Female sex is linked to a stronger association between sTREM2 and CSF p-tau in Alzheimer's disease

In Alzheimer's disease (AD), A beta triggers p-tau secretion, which drives tau aggregation. Therefore, it is critical to characterize modulators of A beta-related p-tau increases which may alter AD trajectories. Here, we assessed whether factors known to alter tau levels in AD modulate the association between fibrillar A beta and secreted p-tau181 determined in the cerebrospinal fluid (CSF).
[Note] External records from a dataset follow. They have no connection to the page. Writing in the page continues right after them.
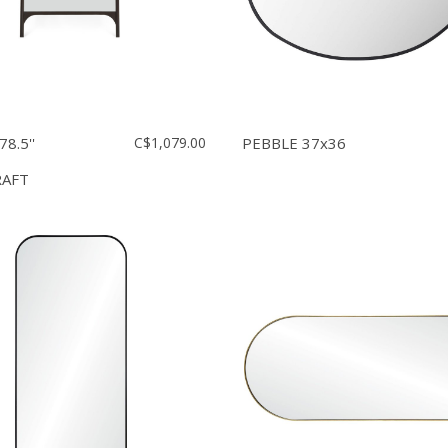
78.5''
C$1,079.00
PEBBLE 37x36
RAFT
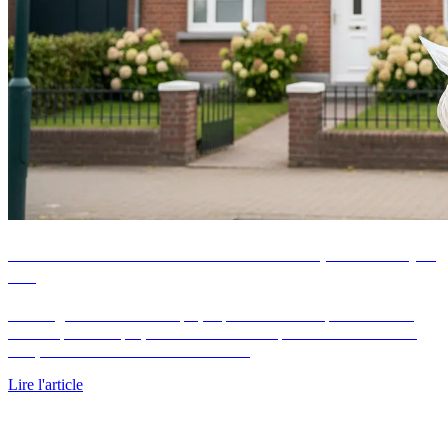
Acheter un bien immobilier à Dunkerque : les étapes
clés
Du budget à l'acte authentique, le parcours chiffré pour acheter à
Dunkerque : 5 étapes, frais détaillés et comparateur ancien contre
neuf, sur un marché encore accessible.
Lire l'article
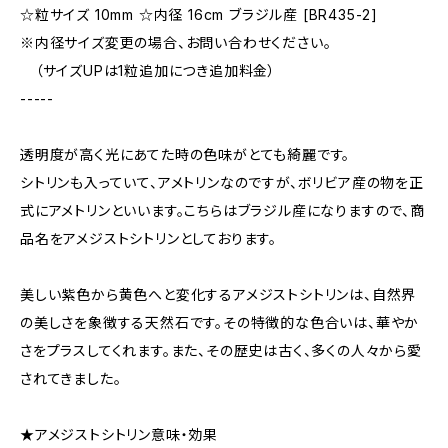
☆粒サイズ 10mm ☆内径 16cm ブラジル産 [BR435-2]
※内径サイズ変更の場合、お問い合わせください。
（サイズUPは1粒追加につき追加料金）
-----
透明度が高く光にあてた時の色味がとても綺麗です。
シトリンも入っていて、アメトリンなのですが、ボリビア産の物を正
式にアメトリンといいます。こちらはブラジル産になりますので、商
品名をアメジストシトリンとしております。
美しい紫色から黄色へと変化するアメジストシトリンは、自然界
の美しさを象徴する天然石です。その特徴的な色合いは、華やか
さをプラスしてくれます。また、その歴史は古く、多くの人々から愛
されてきました。
★アメジストシトリン意味・効果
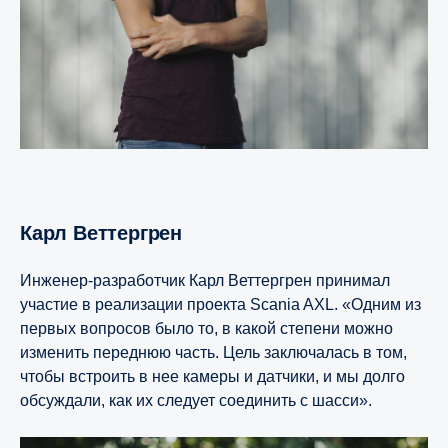
Карл Веттергрен
Инженер-разработчик Карл Веттергрен принимал
участие в реализации проекта Scania AXL. «Одним из
первых вопросов было то, в какой степени можно
изменить переднюю часть. Цель заключалась в том,
чтобы встроить в нее камеры и датчики, и мы долго
обсуждали, как их следует соединить с шасси».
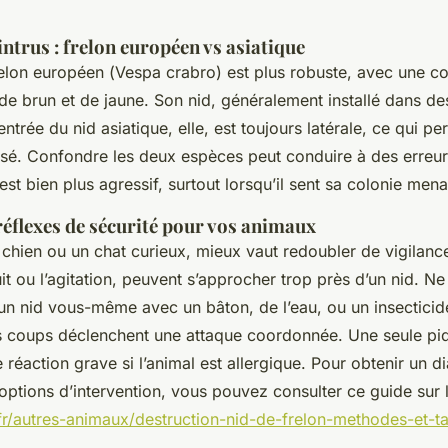
intrus : frelon européen vs asiatique
frelon européen (
Vespa crabro
) est plus robuste, avec une co
 de brun et de jaune. Son nid, généralement installé dans des
entrée du nid asiatique, elle, est toujours latérale, ce qui p
isé. Confondre les deux espèces peut conduire à des erreurs
 est bien plus agressif, surtout lorsqu’il sent sa colonie men
réflexes de sécurité pour vos animaux
 chien ou un chat curieux, mieux vaut redoubler de vigilan
ruit ou l’agitation, peuvent s’approcher trop près d’un nid. Ne
un nid vous-même avec un bâton, de l’eau, ou un insecticide
es coups déclenchent une attaque coordonnée. Une seule piq
réaction grave si l’animal est allergique. Pour obtenir un d
 options d’intervention, vous pouvez consulter ce guide sur 
.fr/autres-animaux/destruction-nid-de-frelon-methodes-et-ta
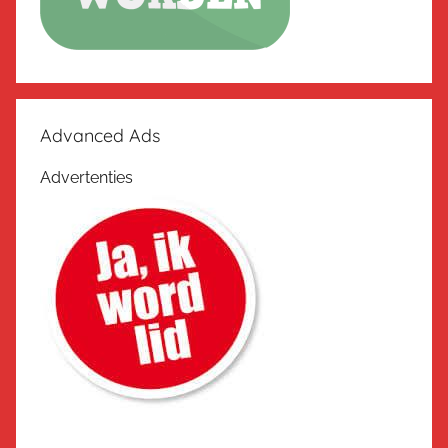
Advanced Ads
Advertenties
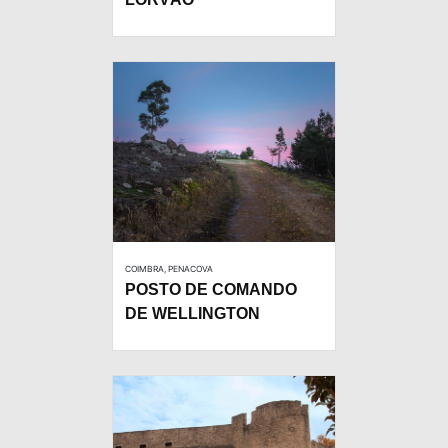
COIMBRA, PENACOVA
POSTO DE COMANDO
DE WELLINGTON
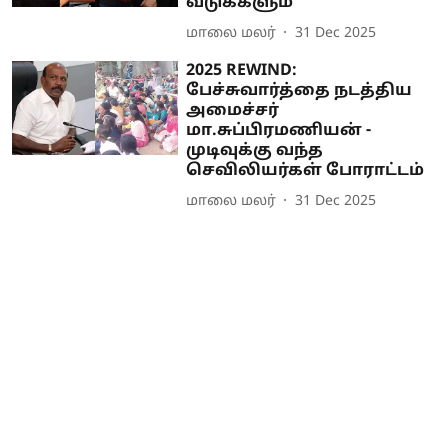
வடுக்களும்
மாலை மலர்
31 Dec 2025
2025 REWIND:
பேச்சுவார்த்தை நடத்திய
அமைச்சர்
மா.சுப்பிரமணியன் -
முடிவுக்கு வந்த
செவிலியர்கள் போராட்டம்
மாலை மலர்
31 Dec 2025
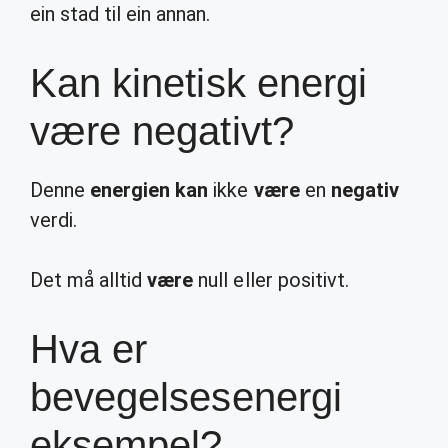
ein stad til ein annan.
Kan kinetisk energi
være negativt?
Denne
energien kan
ikke
være
en
negativ
verdi.
Det må alltid
være
null eller positivt.
Hva er
bevegelsesenergi
eksempel?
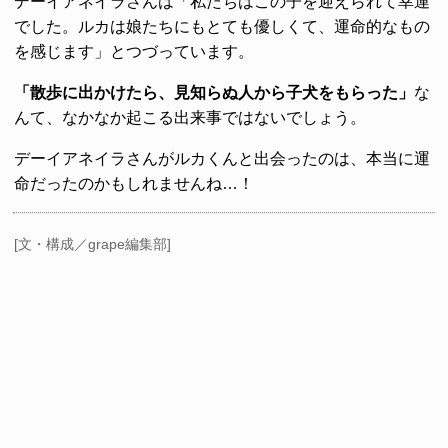
デーイアネイラさんは「私たちはこの子を迎えられて幸運
でした。ルカは娘たちにもとても優しくて、運命的なもの
を感じます」とつづっています。
「散歩に出かけたら、見知らぬ人から子犬をもらった」
な
んて、なかなか起こる出来事ではないでしょう。
デーイアネイラさんがルカくんと出会ったのは、本当に運
命だったのかもしれませんね…！
[文・構成／grape編集部]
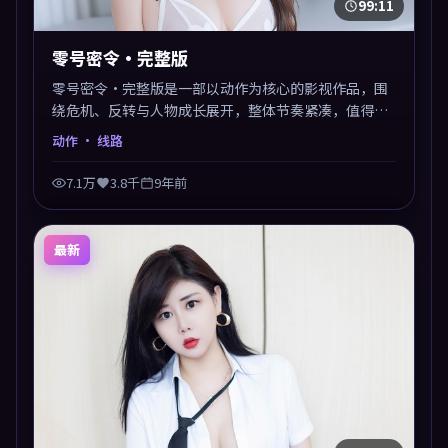
99:11
零号密令·完整版
零号密令·完整版是一部以动作为核心的影视作品，围
绕危机、反转与人物成长展开，整体节奏紧凑，值得推
荐观看。
动作
· 线路
7.1万
3.8千
9年前
最新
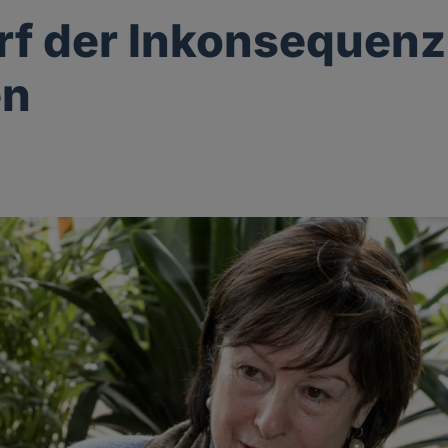
f der Inkonsequenz
en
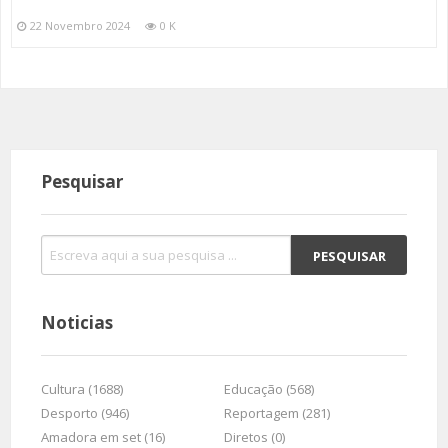
22 Novembro 2024
0 K
Pesquisar
Noticias
Cultura (1688)
Educação (568)
Desporto (946)
Reportagem (281)
Amadora em set (16)
Diretos (0)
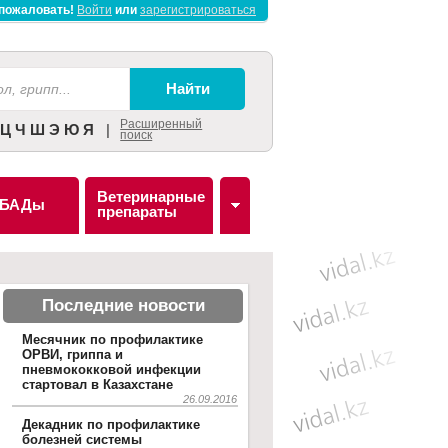
пожаловать!
Войти
или
зарегистрироваться
Расширенный
Ц
Ч
Ш
Э
Ю
Я
|
поиск
Ветеринарные
БАДы
препараты
Последние новости
Месячник по профилактике
ОРВИ, гриппа и
пневмококковой инфекции
стартовал в Казахстане
26.09.2016
Декадник по профилактике
болезней системы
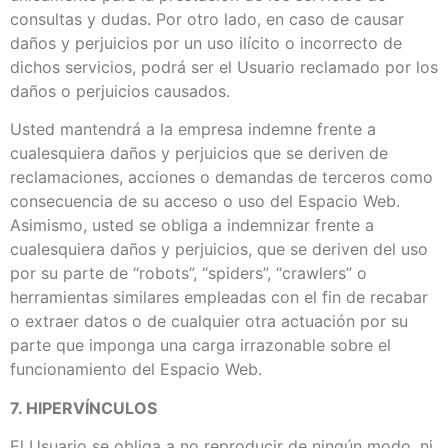
consultas y dudas. Por otro lado, en caso de causar
daños y perjuicios por un uso ilícito o incorrecto de
dichos servicios, podrá ser el Usuario reclamado por los
daños o perjuicios causados.
Usted mantendrá a la empresa indemne frente a
cualesquiera daños y perjuicios que se deriven de
reclamaciones, acciones o demandas de terceros como
consecuencia de su acceso o uso del Espacio Web.
Asimismo, usted se obliga a indemnizar frente a
cualesquiera daños y perjuicios, que se deriven del uso
por su parte de “robots”, “spiders”, “crawlers” o
herramientas similares empleadas con el fin de recabar
o extraer datos o de cualquier otra actuación por su
parte que imponga una carga irrazonable sobre el
funcionamiento del Espacio Web.
7. HIPERVÍNCULOS
El Usuario se obliga a no reproducir de ningún modo, ni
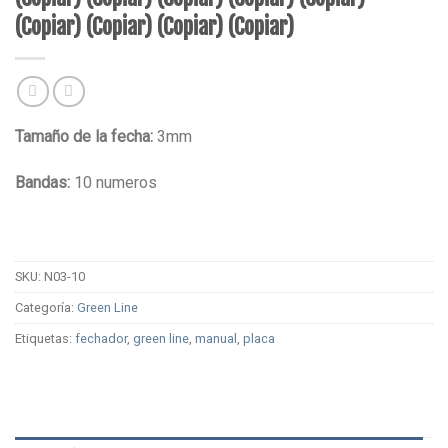
(Copiar) (Copiar) (Copiar) (Copiar)
Tamaño de la fecha:
3mm
Bandas:
10 numeros
SKU:
N03-10
Categoría:
Green Line
Etiquetas:
fechador
,
green line
,
manual
,
placa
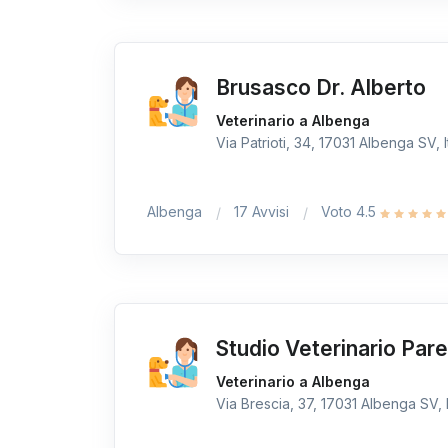
Brusasco Dr. Alberto
Veterinario a Albenga
Via Patrioti, 34, 17031 Albenga SV, I
Albenga
17 Avvisi
Voto 4.5
Studio Veterinario Par
Veterinario a Albenga
Via Brescia, 37, 17031 Albenga SV, I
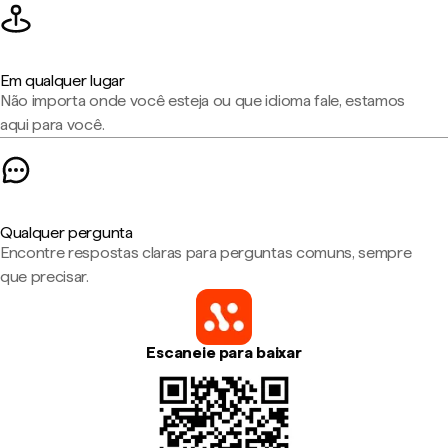
Em qualquer lugar
Não importa onde você esteja ou que idioma fale, estamos
aqui para você.
Qualquer pergunta
Encontre respostas claras para perguntas comuns, sempre
que precisar.
Escaneie para baixar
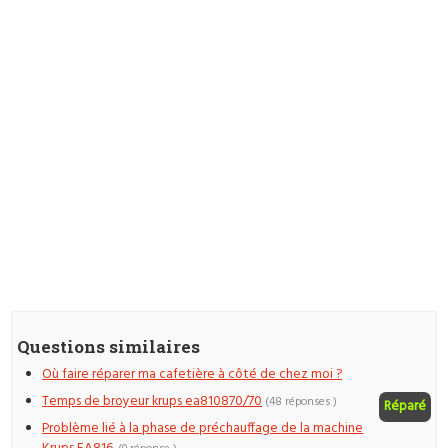
Questions similaires
Où faire réparer ma cafetière à côté de chez moi ?
Temps de broyeur krups ea810870/70
(48 réponses )
Réparé
Problème lié à la phase de préchauffage de la machine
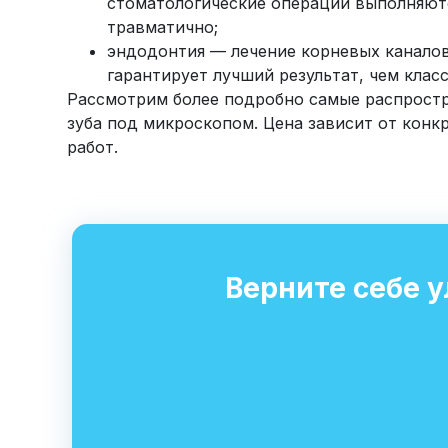
стоматологические операции выполняют
травматично;
эндодонтия — лечение корневых канало
гарантирует лучший результат, чем клас
Рассмотрим более подробно самые распростр
зуба под микроскопом. Цена зависит от конк
работ.
Верните себе 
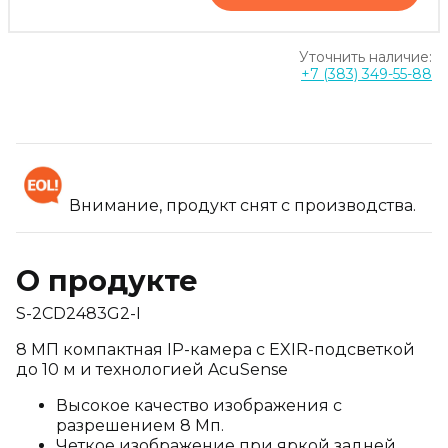
Уточнить наличие:
+7 (383) 349-55-88
Внимание, продукт снят с производства.
О продукте
S-2CD2483G2-I
8 МП компактная IP-камера с EXIR-подсветкой
до 10 м и технологией AcuSense
Высокое качество изображения с
разрешением 8 Мп.
Четкое изображение при яркой задней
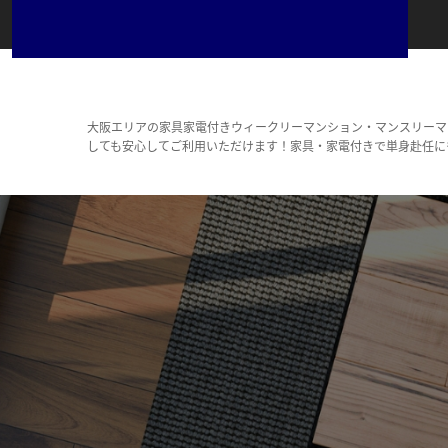
大阪エリアの家具家電付きウィークリーマンション・マンスリーマ
しても安心してご利用いただけます！家具・家電付きで単身赴任に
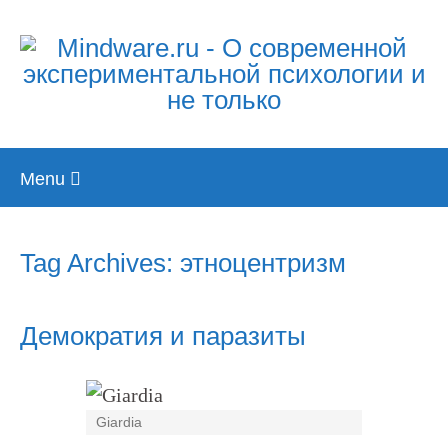
Skip
Menu
to
content
Tag Archives: этноцентризм
Демократия и паразиты
Giardia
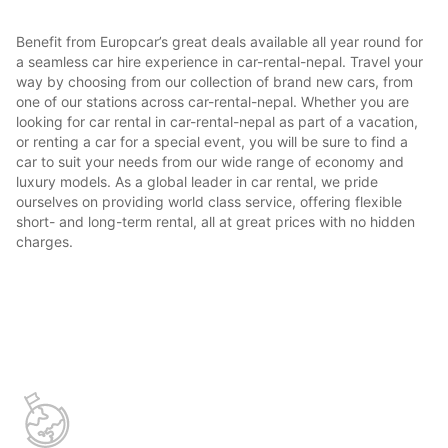
Benefit from Europcar’s great deals available all year round for
a seamless car hire experience in car-rental-nepal. Travel your
way by choosing from our collection of brand new cars, from
one of our stations across car-rental-nepal. Whether you are
looking for car rental in car-rental-nepal as part of a vacation,
or renting a car for a special event, you will be sure to find a
car to suit your needs from our wide range of economy and
luxury models. As a global leader in car rental, we pride
ourselves on providing world class service, offering flexible
short- and long-term rental, all at great prices with no hidden
charges.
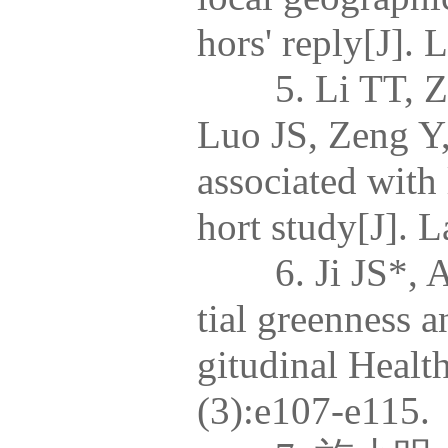
hors' reply[J].
5. Li TT, Zha
Luo JS, Zeng Y,
associated with
hort study[J]. 
6. Ji JS*, Ann
tial greenness a
gitudinal Healt
(3):e107-e115.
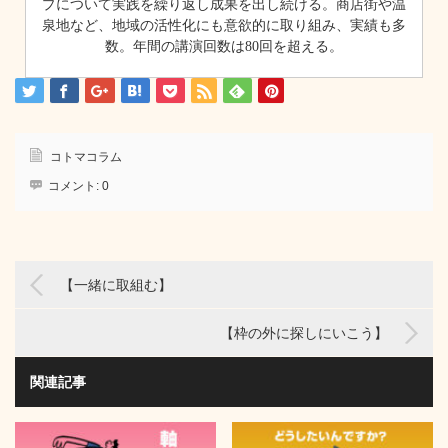
プについて実践を繰り返し成果を出し続ける。商店街や温
泉地など、地域の活性化にも意欲的に取り組み、実績も多
数。年間の講演回数は80回を超える。
コトマコラム
コメント:
0
【一緒に取組む】
【枠の外に探しにいこう】
関連記事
To assess potentially modulating effects of female sex, younger age, and ApoE4, we included 322 ADNI participants with cross-sectional/longitudinal p-tau181. To determine effects of microglial activation on p-tau181, we included 454 subjects with cross-sectional CSF sTREM2. Running ANCOVAs for nominal and linear regressions for metric variables, we found that women had higher A beta-related p-tau181 levels. Higher sTREM2 was associated with elevated p-tau181, with stronger associations in women. Similarly, ApoE4 was related to higher p-tau181 levels and faster p-tau181 increases, with stronger effects in female ApoE4 carriers. Our results show that sex alone modulates the A beta to p-tau axis, where women show higher A beta-dependent p-tau secretion, potentially driven by elevated sTREM2-related microglial activation and stronger effects of ApoE4 carriership in women.